Ancient Halaby Story
Halaby, in Arabic, means “from Aleppo,” and references my favorite pepper, the mildly spicy, fruity Aleppo pepper. A major hub for the world’s spice trade since antiquity, Aleppo has been ravaged by Syria’s civil war; its Souk, the largest market of its kind, sadly destroyed. My grandfather’s family was from the nearby Syrian/Lebanon border, and in this area of the world, food traditions run deep. Stories of warm Arabic bread, chunky hummus and fragrant lamb wafting down the hallways of their New York walk-up still weave their way into our holiday dinners, as my uncle entertains us with stories the good old days and the food traditions that glued our family together across oceans and continents.
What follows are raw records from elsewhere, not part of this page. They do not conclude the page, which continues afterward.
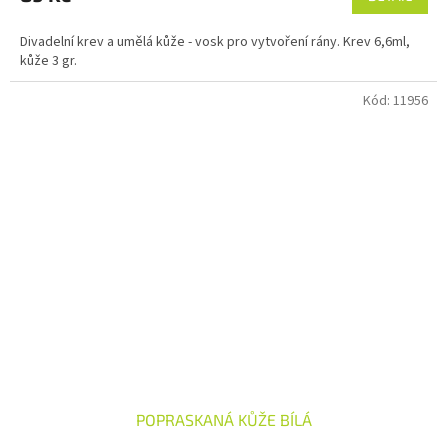
Divadelní krev a umělá kůže - vosk pro vytvoření rány. Krev 6,6ml,
kůže 3 gr.
Kód:
11956
POPRASKANÁ KŮŽE BÍLÁ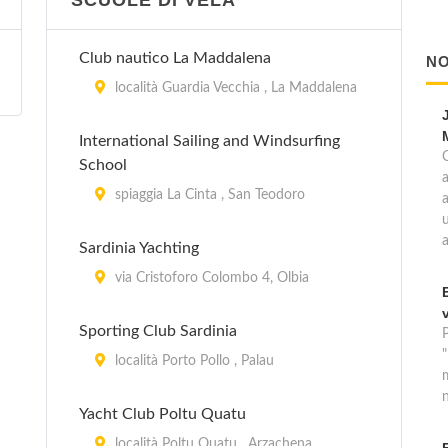
SCUOLE DI VELA
Club nautico La Maddalena
NO
località Guardia Vecchia , La Maddalena
International Sailing and Windsurfing
School
a
spiaggia La Cinta , San Teodoro
u
Sardinia Yachting
via Cristoforo Colombo 4, Olbia
Sporting Club Sardinia
località Porto Pollo , Palau
n
Yacht Club Poltu Quatu
località Poltu Quatu , Arzachena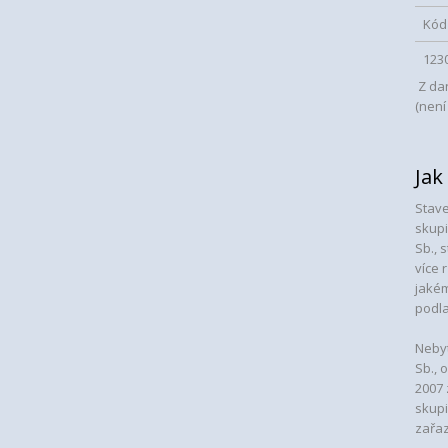
Kód
123
Z dan
(není
Jak
Stave
skupi
Sb., 
více 
jakém
podla
Nebyt
Sb., 
2007 
skupi
zařaz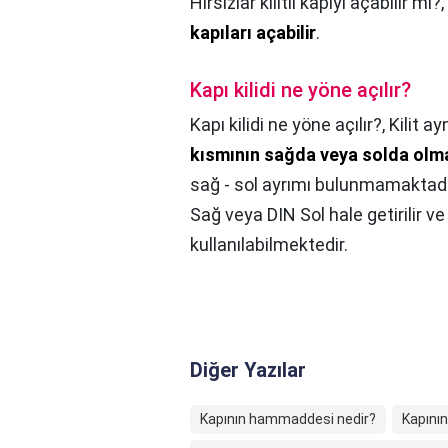
Hırsızlar kilitli kapıyı açabilir mi?,
kapıları açabilir
.
Kapı kilidi ne yöne açılır?
Kapı kilidi ne yöne açılır?,
Kilit a
kısmının sağda veya solda olması
sağ - sol ayrımı bulunmamaktadır. 
Sağ veya DIN Sol hale getirilir ve
kullanılabilmektedir.
Diğer Yazılar
Kapının hammaddesi nedir?
Kapının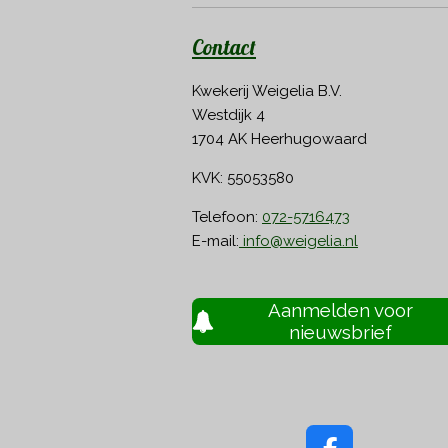
Contact
Kwekerij Weigelia B.V.
Westdijk 4
1704 AK Heerhugowaard
KVK: 55053580
Telefoon:
072-5716473
E-mail:
info@weigelia.nl
Aanmelden voor
nieuwsbrief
The Syrians are passionate about their food, and the Aleppo pepper is a staple in their cuisine. Thanks to brave Syrian farmers who persist on their farms despite the war, and their comrades who have planted Aleppo chile seeds across the border in Turkey, we are still able to experience the deep subtle flavors of this beautiful chile. This blend of Aleppo chiles and Sumac, a citrus-ey berry also native to the Middle East, is a tribute to the resilient and inspiring people of this land. A delicious addition to seafood, chicken and even lamb, it is one of the first spice blends I ever made and will forever be one of my favorites.